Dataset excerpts
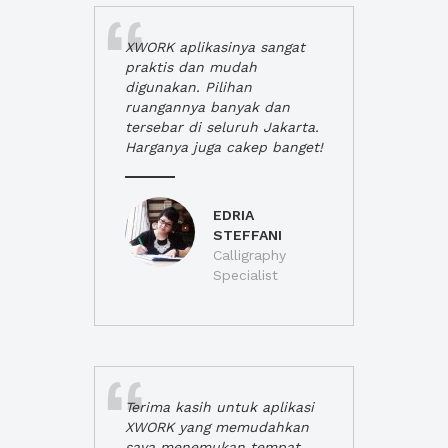
XWORK aplikasinya sangat
praktis dan mudah
digunakan. Pilihan
ruangannya banyak dan
tersebar di seluruh Jakarta.
Harganya juga cakep banget!
EDRIA
STEFFANI
Calligraphy
Specialist
Terima kasih untuk aplikasi
XWORK yang memudahkan
saya menemukan tempat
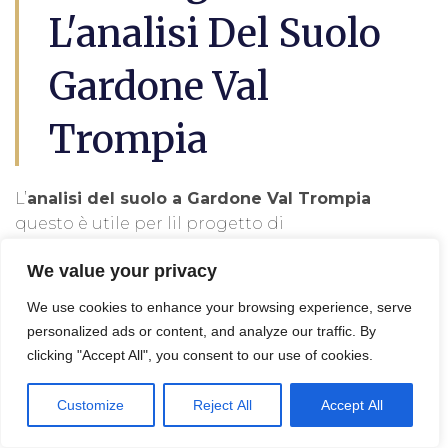
L'analisi Del Suolo
Gardone Val
Trompia
L’
analisi del suolo a Gardone Val Trompia
questo è utile per lil progetto di
decontaminazione e bonifica terreni, in
We value your privacy
effetti viene eseguita da un geologo, un
agronomo o un tecnico specializzato.
We use cookies to enhance your browsing experience, serve
personalized ads or content, and analyze our traffic. By
Queste persone possono analizzare
clicking "Accept All", you consent to our use of cookies.
campioni di suolo per determinare le sue
proprietà, come l’acidità, la composizione
Customize
Reject All
Accept All
chimica, la presenza di nutrienti o l’attività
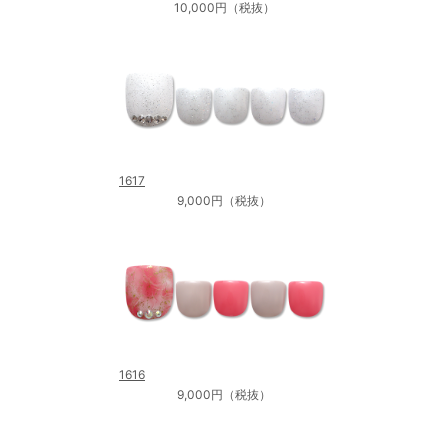
10,000円（税抜）
1617
9,000円（税抜）
1616
9,000円（税抜）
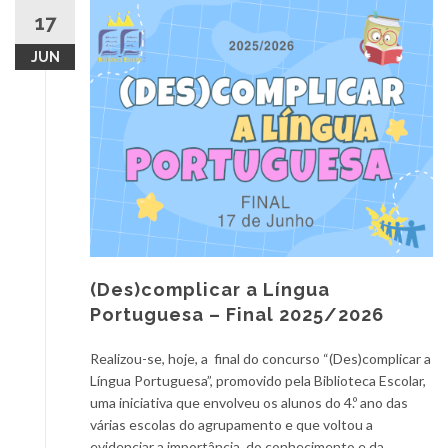
17
JUN
(Des)complicar a Língua
Portuguesa – Final 2025/2026
Realizou-se, hoje, a final do concurso “(Des)complicar a
Língua Portuguesa”, promovido pela Biblioteca Escolar,
uma iniciativa que envolveu os alunos do 4.º ano das
várias escolas do agrupamento e que voltou a
evidenciar a importância do conhecimento e da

EXERCISE AIM
Up to and including the line with "questo è utile per lil progetto di", repeat every line from the top of the entries exactly, but not the pictures.

RESULT
XWORK aplikasinya sangat
praktis dan mudah
digunakan. Pilihan
ruangannya banyak dan
tersebar di seluruh Jakarta.
Harganya juga cakep banget!
EDRIA
STEFFANI
Calligraphy
Specialist
Terima kasih untuk aplikasi
XWORK yang memudahkan
saya menemukan tempat
L'analisi Del Suolo
Gardone Val
Trompia
L’
analisi del suolo a Gardone Val Trompia
questo è utile per lil progetto di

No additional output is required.